Wpis z mikrobloga

#metromnaodwyku

Prawie 2 tyg po terapii
Jak narazie wszystko ok, myślałem że będzie gorzej. W czasie długiego weekendu złapał mnie głód choć nie od razu zdałem sobie z tego sprawę ale tak się przypadkiem złożyło (lub niektórzy mogliby to uznać za opatrzność) że napisała do mnie znajoma z terapii w sumie pierwszy raz odkąd opuściliśmy ośrodek, później zagaił mnie mirek również alkoholik i zamieniliśmy 3 zdania i rozeszło się po kościach, swoją drogą dopiero wtedy zrozumiałem dlaczego do trzeźwienia alkoholikowi jest potrzebny drugi alkoholik.
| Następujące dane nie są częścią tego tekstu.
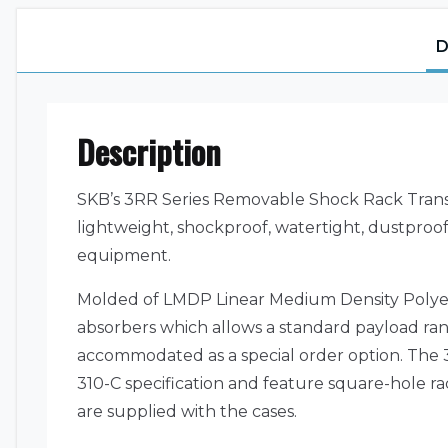
D
Description
SKB’s 3RR Series Removable Shock Rack Transpo
lightweight, shockproof, watertight, dustproof,
equipment.
Molded of LMDP Linear Medium Density Polyet
absorbers which allows a standard payload ra
accommodated as a special order option. The 3R
310-C specification and feature square-hole r
are supplied with the cases.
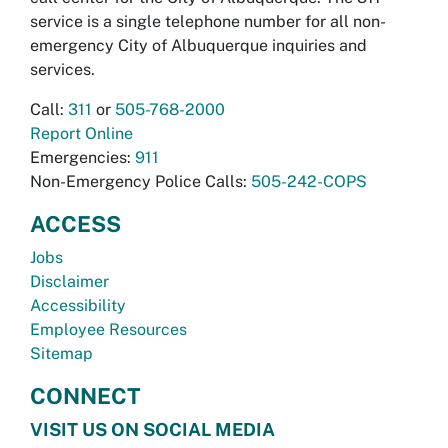
service is a single telephone number for all non-
emergency City of Albuquerque inquiries and
services.
Call:
311
or
505-768-2000
Report Online
Emergencies:
911
Non-Emergency Police Calls:
505-242-COPS
ACCESS
Jobs
Disclaimer
Accessibility
Employee Resources
Sitemap
CONNECT
VISIT US ON SOCIAL MEDIA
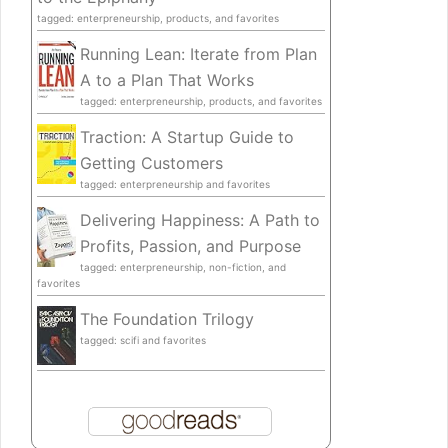
tagged: enterpreneurship, products, and favorites
Running Lean: Iterate from Plan
A to a Plan That Works
tagged: enterpreneurship, products, and favorites
Traction: A Startup Guide to
Getting Customers
tagged: enterpreneurship and favorites
Delivering Happiness: A Path to
Profits, Passion, and Purpose
tagged: enterpreneurship, non-fiction, and
favorites
The Foundation Trilogy
tagged: scifi and favorites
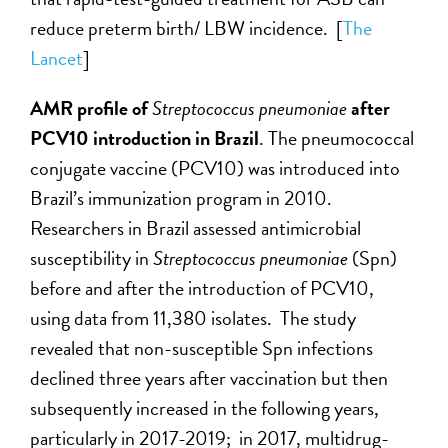
reduce preterm birth/ LBW incidence. [
The
Lancet
]
AMR profile of
Streptococcus pneumoniae
after
PCV10 introduction in Brazil
. The pneumococcal
conjugate vaccine (PCV10) was introduced into
Brazil’s immunization program in 2010.
Researchers in Brazil assessed antimicrobial
susceptibility in
Streptococcus pneumoniae
(Spn)
before and after the introduction of PCV10,
using data from 11,380 isolates. The study
revealed that non-susceptible Spn infections
declined three years after vaccination but then
subsequently increased in the following years,
particularly in 2017-2019; in 2017, multidrug-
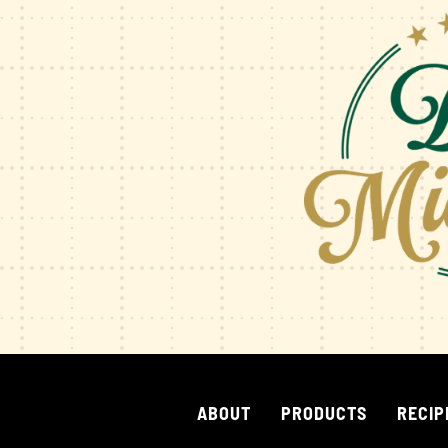
ABOUT
PRODUCTS
RECIP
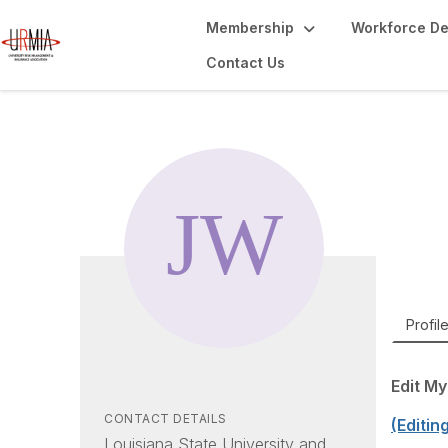
Membership
Workforce D
Contact Us
Ju
Risk A
Profil
Edit My
CONTACT DETAILS
(Editin
Louisiana State University and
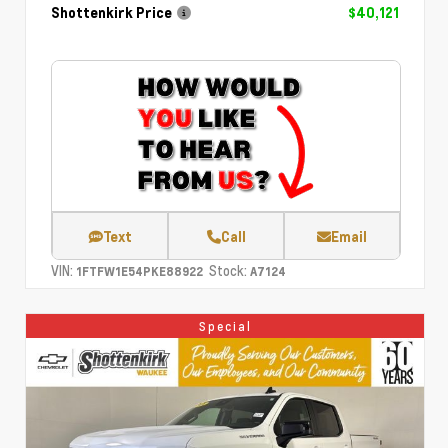
Shottenkirk Price
$40,121
Text
Call
Email
VIN:
Stock:
1FTFW1E54PKE88922
A7124
Special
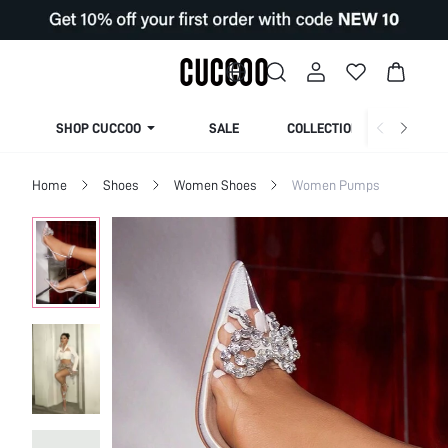
SHOP CUCCOO
SALE
COLLECTION
Home
Shoes
Women Shoes
Women Pumps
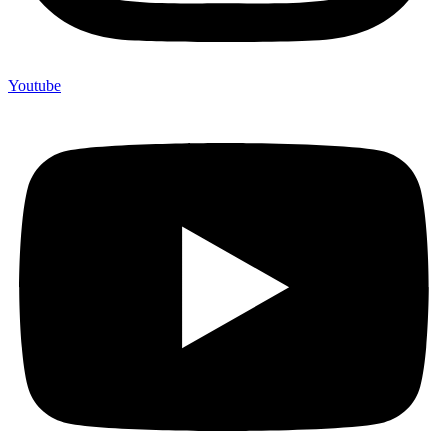
Youtube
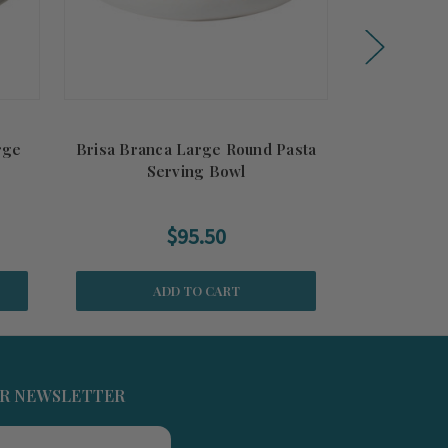
rge
Brisa Branca Large Round Pasta
Brisa Ria B
Serving Bowl
$95.50
ADD TO CART
UR NEWSLETTER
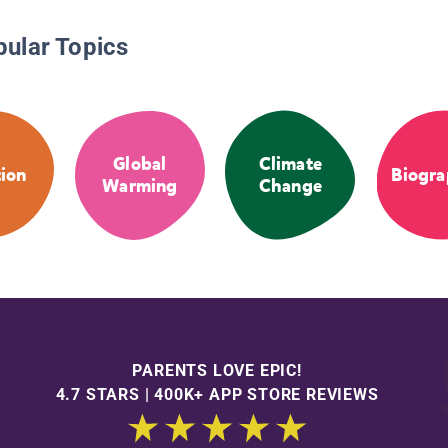
pular Topics
Global
Climate
tion
Biogra
Warming
Change
PARENTS LOVE EPIC!
4.7 STARS | 400K+ APP STORE REVIEWS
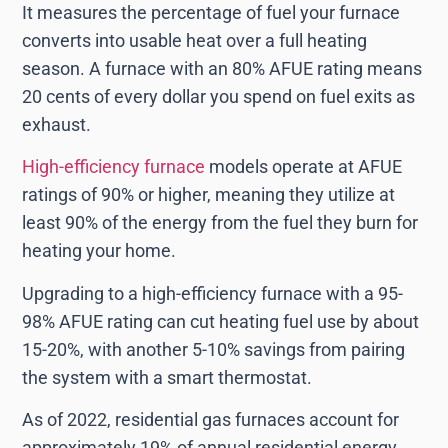
It measures the percentage of fuel your furnace
converts into usable heat over a full heating
season. A furnace with an 80% AFUE rating means
20 cents of every dollar you spend on fuel exits as
exhaust.
High-efficiency furnace
models operate at AFUE
ratings of 90% or higher, meaning they utilize at
least 90% of the energy from the fuel they burn for
heating your home.
Upgrading to a high-efficiency furnace with a 95-
98% AFUE rating can cut heating fuel use by about
15-20%, with another 5-10% savings from pairing
the system with a smart thermostat.
As of 2022, residential gas furnaces account for
approximately 19% of annual residential energy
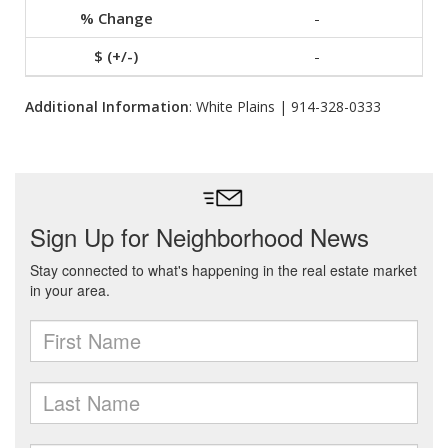
-
-
Additional Information
: White Plains | 914-328-0333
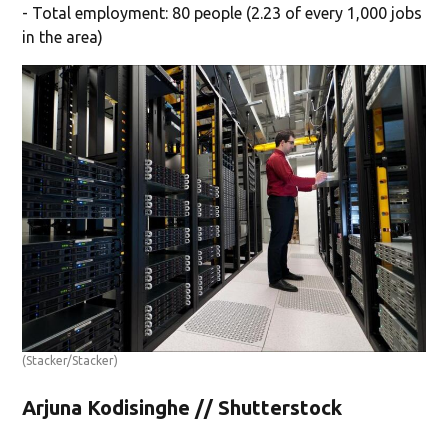
- Total employment: 80 people (2.23 of every 1,000 jobs
in the area)
(Stacker/Stacker)
Arjuna Kodisinghe // Shutterstock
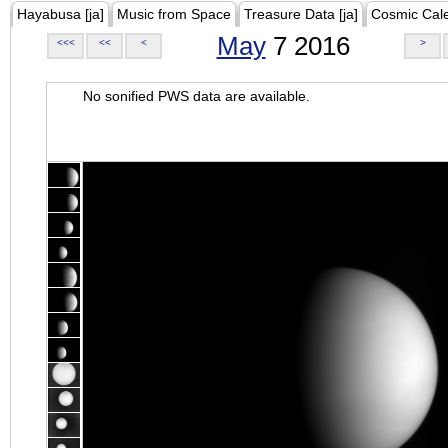
Hayabusa [ja]
Music from Space
Treasure Data [ja]
Cosmic Cal
May
7 2016
<<<
<<
<
>
No sonified PWS data are available.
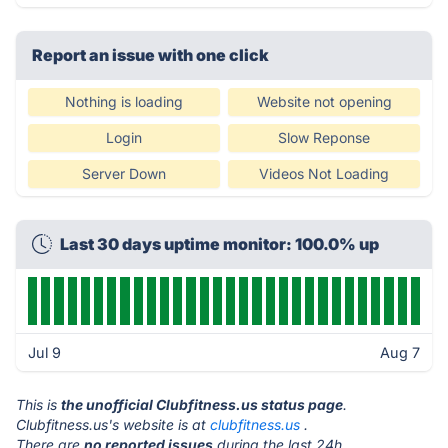
Report an issue with one click
Nothing is loading
Website not opening
Login
Slow Reponse
Server Down
Videos Not Loading
Last 30 days uptime monitor: 100.0% up
Jul 9
Aug 7
This is
the unofficial Clubfitness.us status page
.
Clubfitness.us's website is at
clubfitness.us
.
There are
no reported issues
during the last 24h.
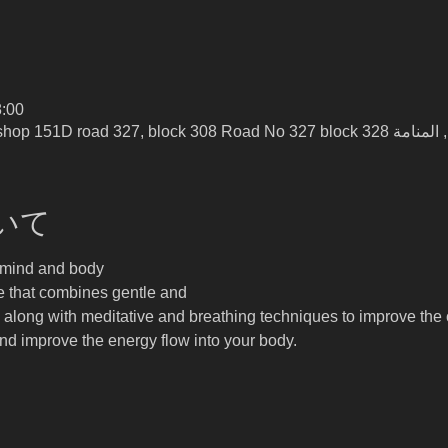
:00
いて
y mind and body
e that combines gentle and 
, along with meditative and breathing techniques to improve the c
and improve the energy flow into your body.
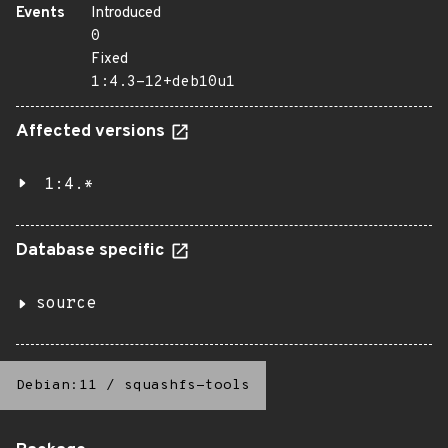
Events
Introduced
0
Fixed
1:4.3-12+deb10u1
Affected versions
1:4.*
Database specific
source
Debian:11
/
squashfs-tools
Nawet nie bardzo pisałem im że coś się dzieje poprostu krótka wymiana zdań pomogła. Dla niewtajemniczonych – głód alkoholowy to nie tylko nieodparta chęć napicia się, to raczej przychodzi na końcu, wcześniej jest szereg innych czynników takich jak np rozdrażnienie, sny o alkoholu,wspominanie przyjemnych chwil związanych z piciem, powątpiewanie w sens trzeźwego życia i wiele innych.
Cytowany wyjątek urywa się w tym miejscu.